In 1979, Levenson opened Plato's West, on Ivar Avenue in Los Angeles, but the venture, "a failed attempt at franchising", was not successful and lasted only six months.

In 1980, Plato's relocated to 509 West 34th Street.

==Decline and closure==
In 1985, New York City Mayor Ed Koch backed the New York City Health Department's decision to shut down the city's gay bathhouses, in response to concerns over the spread of HIV/AIDS. In closing the gay bathhouses while allowing the heterosexual swingers' clubs - most notably Plato's Retreat - to remain open, the city found itself in violation of the newly adopted anti-discrimination law. The Health Department, with Koch's approval, reacted by ordering the heterosexual clubs, including Plato's Retreat, to close as well. The club's Manhattan location was shut down on New Year's Eve 1985, ostensibly for violating public-health ordinances. At the time of the shutdown, officials argued the club was a place of prostitution (observed during undercover operations), and operated without a certificate of occupancy. Levenson argued that the undercover agents constructed the prostitution evidence on the premises while investigating.
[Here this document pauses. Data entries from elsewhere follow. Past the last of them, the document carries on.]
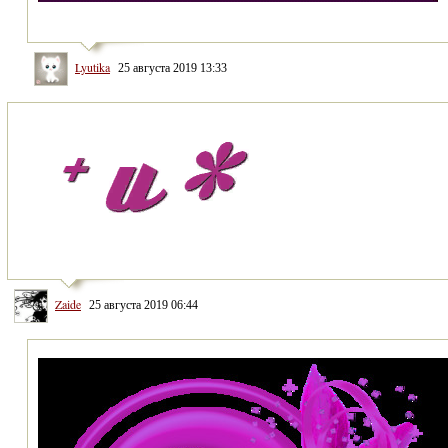
Lyutika
25 августа 2019 13:33
Zaide
25 августа 2019 06:44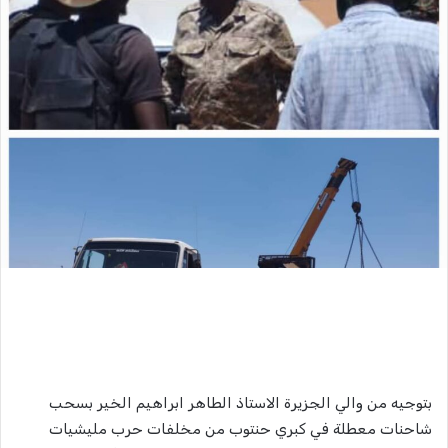
بتوجيه من والي الجزيرة الاستاذ الطاهر ابراهيم الخير بسحب
شاحنات معطلة في كبري حنتوب من مخلفات حرب مليشيات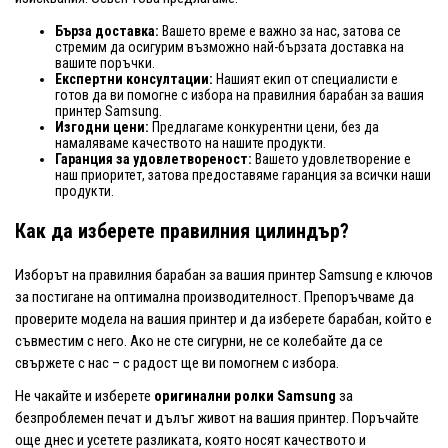
Бърза доставка:
Вашето време е важно за нас, затова се
стремим да осигурим възможно най-бързата доставка на
вашите поръчки.
Експертни консултации:
Нашият екип от специалисти е
готов да ви помогне с избора на правилния барабан за вашия
принтер Samsung.
Изгодни цени:
Предлагаме конкурентни цени, без да
намаляваме качеството на нашите продукти.
Гаранция за удовлетвореност:
Вашето удовлетворение е
наш приоритет, затова предоставяме гаранция за всички наши
продукти.
Как да изберете правилния цилиндър?
Изборът на правилния барабан за вашия принтер Samsung е ключов
за постигане на оптимална производителност. Препоръчваме да
проверите модела на вашия принтер и да изберете барабан, който е
съвместим с него. Ако не сте сигурни, не се колебайте да се
свържете с нас – с радост ще ви помогнем с избора.
Не чакайте и изберете
оригинални ролки Samsung
за
безпроблемен печат и дълъг живот на вашия принтер. Поръчайте
още днес и усетете разликата, която носят качеството и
In 1981, Levenson and his by-then two partners along with Plato's accountant were tried and convicted for tax evasion. When the prosecutor asked Levenson—who was the only owner to take the stand—why Plato's kept its accounting records off the premises, Levenson replied, "Where would I keep them, in the swimming pool?" He served an 8-year prison sentence at the Allenwood federal prison. After serving his sentence, Levenson worked in various jobs, such as cab driver. He died in 1999 after a quadruple bypass heart surgery.

==In Florida==
The descendant of Plato's Retreat was Plato's Repeat. It first appeared in 1995 in a listing of adult establishments in Miami, a "very unique pvt club". It then opened as a BYOB club at 321 Sunrise, Fort Lauderdale, Florida, run by "the wife of the original owner". (Larry Levinson's 1999 obituary does not mention a wife.) It was an on-premises heterosexual swingers' club, open Monday to Sunday from eight p.m. until the last person left. Saturday night was for couples only.

In 2006, Plato's Repeat closed; the Fort Lauderdale building reopened in 2016 as a gay men's sex club under the name "321 Slammer", keeping the same bring-your-own format.

In the 2010s, there are reportedly numerous on-premises swingers' clubs operating in South Florida.

==In popular culture==
In 1978, Joe Thomas released a disco single, "Plato's Retreat," with lyrics referring to the club. The 2009 documentary American Swing relates the story of Plato's Retreat with archival footage and interviews.

In 1980, Citrus Productions released the high-budget adult film Plato's: The Movie, based on the club, directed by Joe Sherman.

In 2006, Aaron Sorkin's Studio 60 on the Sunset Strip referenced Plato's Retreat. In Season 1 Episode 3, The Focus Group, the ex-husband of newly named NBS President for Entertainment Programming, Jordan McDeere, is attempting to cash in on her newfound notoriety (and a conservative Christian backlash against NBS's flagship sketch show) by shopping a tell-all memoir, which includes tales of her accompanying him to sex clubs at his request.

A scene in Spike Lee's film Summer of Sam takes place at Plato's Retreat.

Pro wrestler Jesse Ventura would occasionally wear "Plato's Retreat" T-shirts during wrestling interviews in both the AWA and WWE.